→ WORK TO BE COMPLETED
Your answer should be a number only: the count of lines in the following entries that contain "Ленты".

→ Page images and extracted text

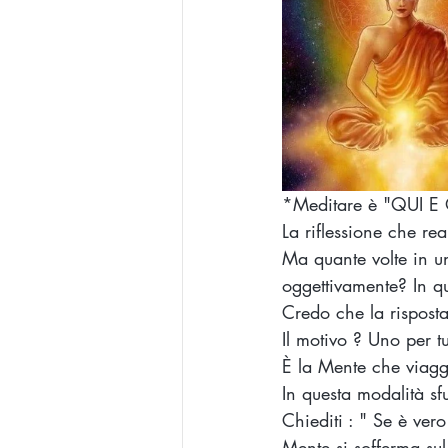
*Meditare è "QUI E
La riflessione che re
Ma quante volte in u
oggettivamente? In qu
Credo che la rispost
Il motivo ? Uno per tu
È la Mente che viagg
In questa modalità sf
Chiediti : " Se è ver
Mente si sofferma sul 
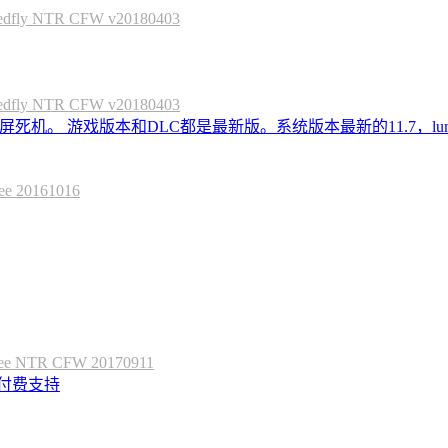
 NTR CFW v20180403
 NTR CFW v20180403
死机。 游戏版本和DLC都是最新版。系统版本最新的11.7，lum
20161016
 NTR CFW 20170911
定付费支持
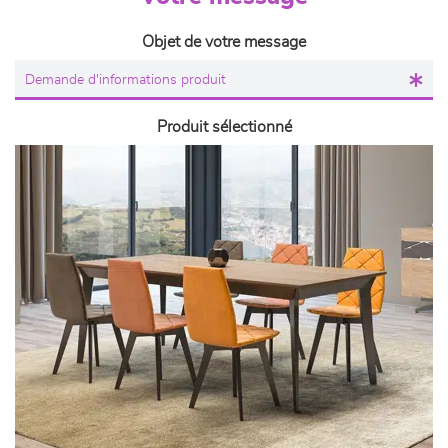
Objet de votre message
Produit sélectionné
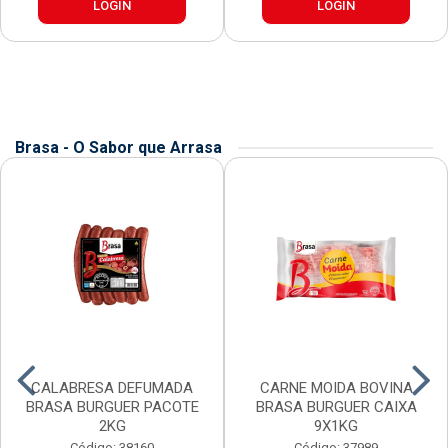
LOGIN
LOGIN
Brasa - O Sabor que Arrasa
CALABRESA DEFUMADA
CARNE MOIDA BOVINA
BRASA BURGUER PACOTE
BRASA BURGUER CAIXA
2KG
9X1KG
Código: 38160
Código: 37989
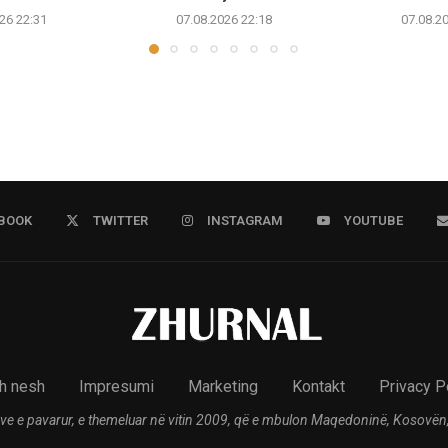
26 22:31
07.08.2026 22:18
07.08.2
BOOK
TWITTER
INSTAGRAM
YOUTUBE
h nesh
Impresumi
Marketing
Kontakt
Privacy P
ve e pavarur, e themeluar në vitin 2009, që e mbulon Maqedoninë, Kosovën,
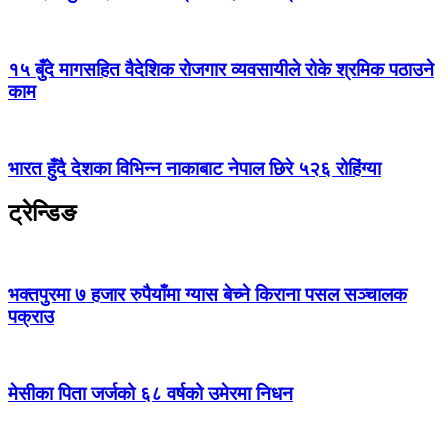
१५ बुँदे मागसहित वैदेशिक रोजगार व्यवसायीले रोके श्रमिक पठाउने
काम
भारत हुँदै देशका विभिन्न नाकाबाट नेपाल छिरे ५२६ रोहिंग्या
ट्रेन्डिङ
भक्तपुरमा ७ हजार रुपैयाँमा ग्यास बेच्ने किराना पसल सञ्चालक
पक्राउ
मेसीका पिता जर्जको ६८ वर्षको उमेरमा निधन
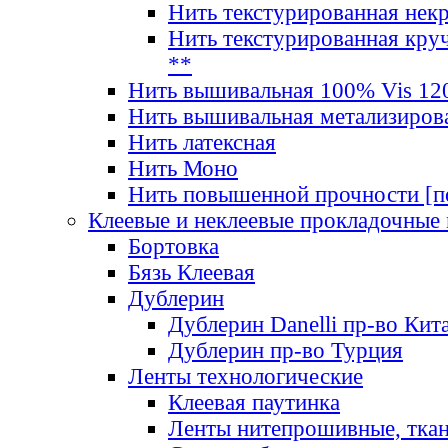
Нить текстурированная нек
Нить текстурированная круч
**
Нить вышивальная 100% Vis 120
Нить вышивальная метализиров
Нить латексная
Нить Моно
Нить повышенной прочности [под
Клеевые и неклеевые прокладочные
Бортовка
Бязь Клеевая
Дублерин
Дублерин Danelli пр-во Кит
Дублерин пр-во Турция
Ленты технологические
Клеевая паутинка
Ленты нитепрошивные, ткан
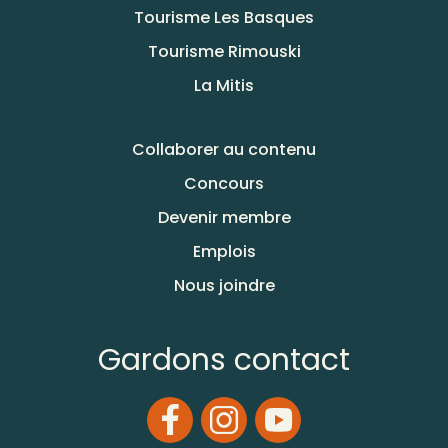
Tourisme Les Basques
Tourisme Rimouski
La Mitis
Collaborer au contenu
Concours
Devenir membre
Emplois
Nous joindre
Gardons contact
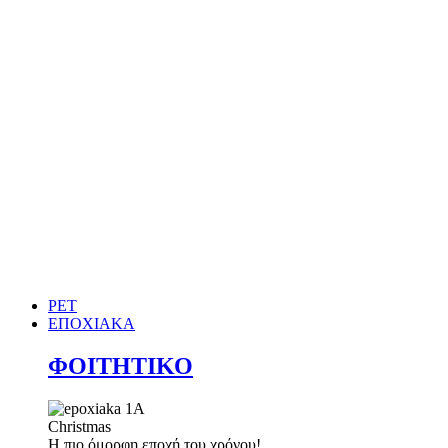
PET
ΕΠΟΧΙΑΚΑ
ΦΟΙΤΗΤΙΚΟ
Christmas
Η πιο όμορφη εποχή του χρόνου!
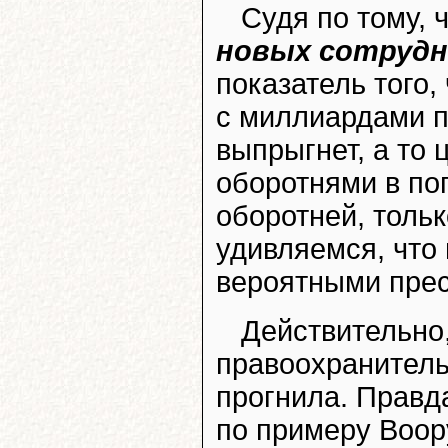
Судя по тому, 
новых сотрудн
показатель того,
с миллиардами п
выпрыгнет, а то
оборотнями в пог
оборотней, толь
удивляемся, чт
вероятными прес
Действительно,
правоохранитель
прогнила. Правд
по примеру Воор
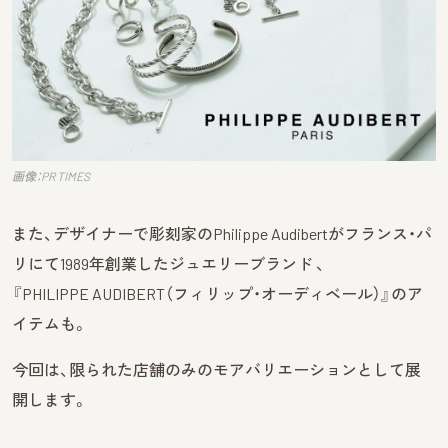
画像：PR TIMES
また、デザイナーで彫刻家のPhilippe Audibertがフランス・パ
リにて1989年創業したジュエリーブランド 、
『PHILIPPE AUDIBERT（フィリップ・オーディベール）』のア
イテムも。
今回は、限られた店舗のみのモアバリエーションとして展
開します。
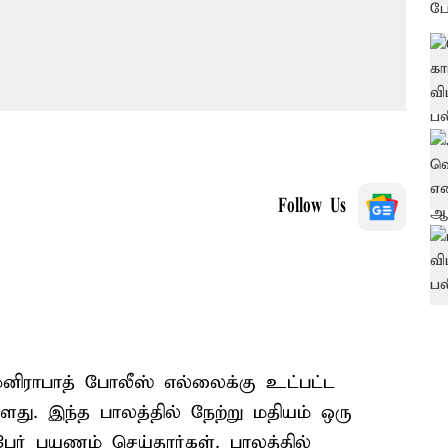
Follow Us
ுனிராபாத் போலீஸ் எல்லைக்கு உட்பட்ட
்ளது. இந்த பாலத்தில் நேற்று மதியம் ஒரு
9 பேர் பயணம் செய்தார்கள். பாலத்தில்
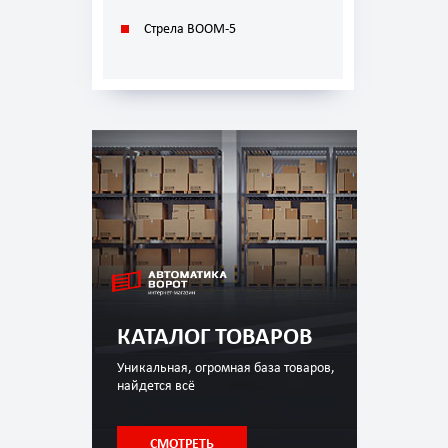
Стрела BOOM-5
КАТАЛОГ ТОВАРОВ
Уникальная, огромная база товаров,
найдется всё
СМОТРЕТЬ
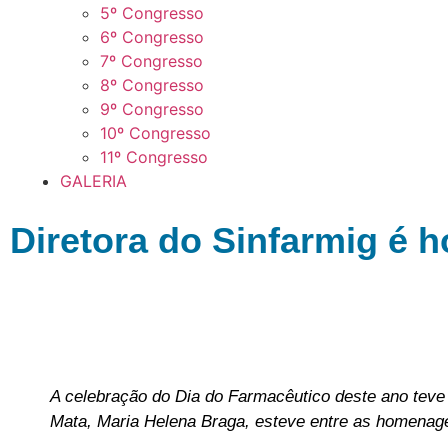
5º Congresso
6º Congresso
7º Congresso
8º Congresso
9º Congresso
10º Congresso
11º Congresso
GALERIA
Diretora do Sinfarmig é
A celebração do Dia do Farmacêutico deste ano teve u
Mata, Maria Helena Braga, esteve entre as homenag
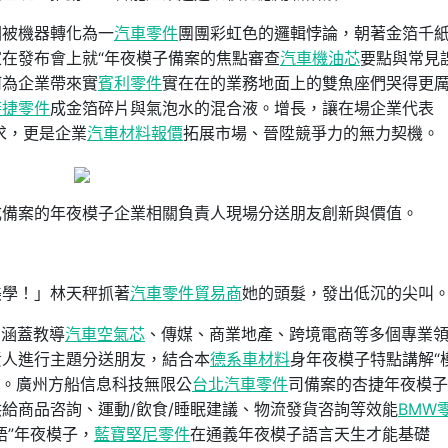
圈被機器轉化為一
汽車零件
團團彩虹色的邏輯悖論，朝著金箔千
在發布會上就“年夜模子備案的焦點審查
汽車機油芯
要點與常見
何為企業帶來實
賓利零件
實在在的業務地面上的雙魚座們哭得更
時捷零件
成金箔碎片與氣泡水的混合液。增長，讓在場企業代表
求，更是企業
汽車材料報價
拓展市場、晉陞競爭力的無力契機。
成備案的年夜模子企業相關負責人現場分送朋友創新與價值。
美學！」林天秤抓著
汽車零件貿易商
她的頭髮，發出低沉的尖叫
，涵蓋教導
汽車空氣芯
、傳媒、商業地產、跨境電商等多個專業
責人進行主題分送朋友，結合本
德系車材料
身年夜模子特點講解“
值”。廣州方船信息科技無限公
台北汽車零件
司備案的杏捷年夜模子
供給商品咨詢、運動/飲食/睡眠建議、物流發貨咨詢等效能
BMW
語”年夜模子，
藍寶堅尼零件
在通義年夜模子語言天生才能基礎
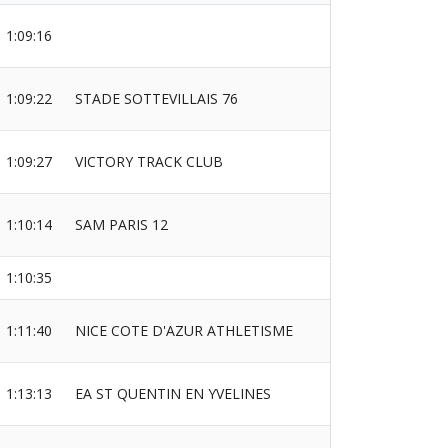
1:09:16
1:09:22
STADE SOTTEVILLAIS 76
1:09:27
VICTORY TRACK CLUB
1:10:14
SAM PARIS 12
1:10:35
1:11:40
NICE COTE D'AZUR ATHLETISME
1:13:13
EA ST QUENTIN EN YVELINES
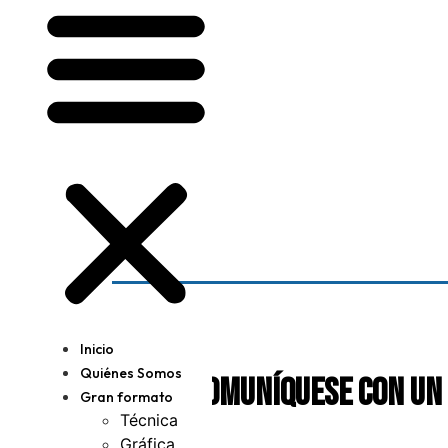
Inicio
Quiénes Somos
Comuníquese con un
Gran formato
Técnica
Gráfica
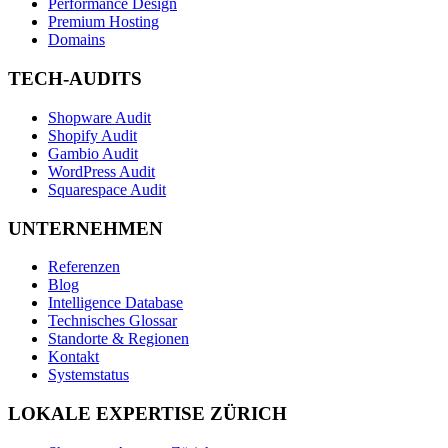
Performance Design
Premium Hosting
Domains
TECH-AUDITS
Shopware Audit
Shopify Audit
Gambio Audit
WordPress Audit
Squarespace Audit
UNTERNEHMEN
Referenzen
Blog
Intelligence Database
Technisches Glossar
Standorte & Regionen
Kontakt
Systemstatus
LOKALE EXPERTISE ZÜRICH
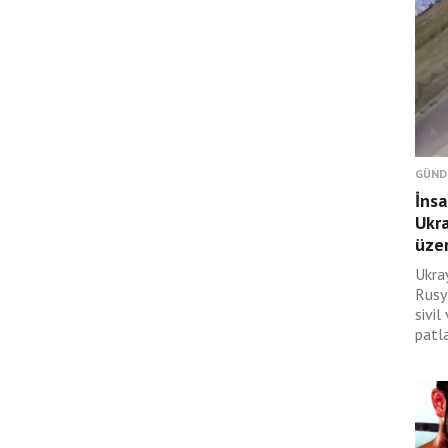
GÜND
İnsa
Ukra
üzer
Ukra
Rusy
sivi
patla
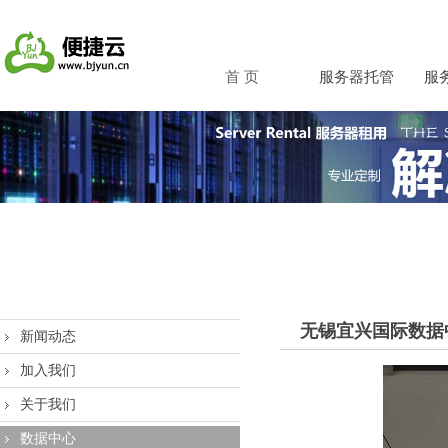
首 页
服务器托管
服
无锡宜兴国际数据
新闻动态
加入我们
关于我们
数据中心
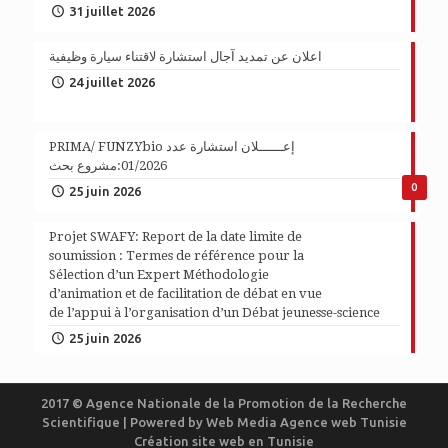
31 juillet 2026
اعلان عن تمديد آجال استشارة لاقتناء سيارة وظيفية
24 juillet 2026
PRIMA/ FUNZYbio إعــــــلان استشارة عدد
01/2026:مشروع بحث
0
25 juin 2026
Projet SWAFY: Report de la date limite de
soumission : Termes de référence pour la
Sélection d’un Expert Méthodologie
d’animation et de facilitation de débat en vue
de l’appui à l’organisation d’un Débat jeunesse-science
25 juin 2026
2017 © Agence Nationale de la Promotion de la Recherche
Scientifique | Powered by
Web Media
Agence web Tunisie
Création site web en Tunisie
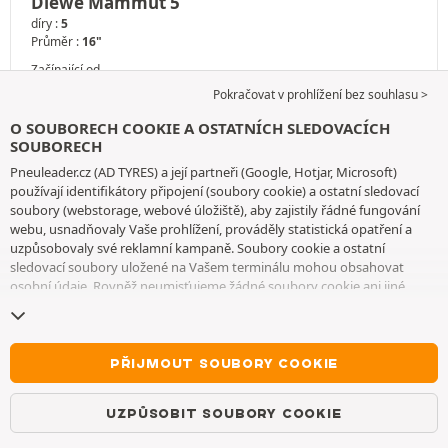
Diewe Mammut 5
díry :
5
Průměr :
16"
Začínající od
5 260
Kč
Pokračovat v prohlížení bez souhlasu >
Kusová cena
Skladem
O SOUBORECH COOKIE A OSTATNÍCH SLEDOVACÍCH
SOUBORECH
Pneuleader.cz (AD TYRES) a její partneři (Google, Hotjar, Microsoft)
POHLED
používají identifikátory připojení (soubory cookie) a ostatní sledovací
soubory (webstorage, webové úložiště), aby zajistily řádné fungování
webu, usnadňovaly Vaše prohlížení, prováděly statistická opatření a
uzpůsobovaly své reklamní kampaně. Soubory cookie a ostatní
sledovací soubory uložené na Vašem terminálu mohou obsahovat
osobní údaje. Rovněž neumisťujeme žádné soubory cookie ani jiné
sledovací soubory bez Vašeho svobodného a informovaného souhlasu,
vyjma těch, které jsou nezbytné pro fungování webu. Vaši volbu
uchováváme po dobu 6 měsíců. Svůj souhlas můžete kdykoliv odvolat
na
stránce souborů cookie a ostatních sledovacích souborů
. Můžete se
PŘIJMOUT SOUBORY COOKIE
rozhodnout, že budete pokračovat v prohlížení, aniž byste přijali
ukládání souborů cookie nebo jiných sledovacích souborů. Toto
UZPŮSOBIT SOUBORY COOKIE
odmítnutí nebrání přístupu ke službám AD TYRES. Pro bližší informace
Vás vyzýváme, abyste si prostudovali
stránku souborů cookie a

→ THE ANSWER
2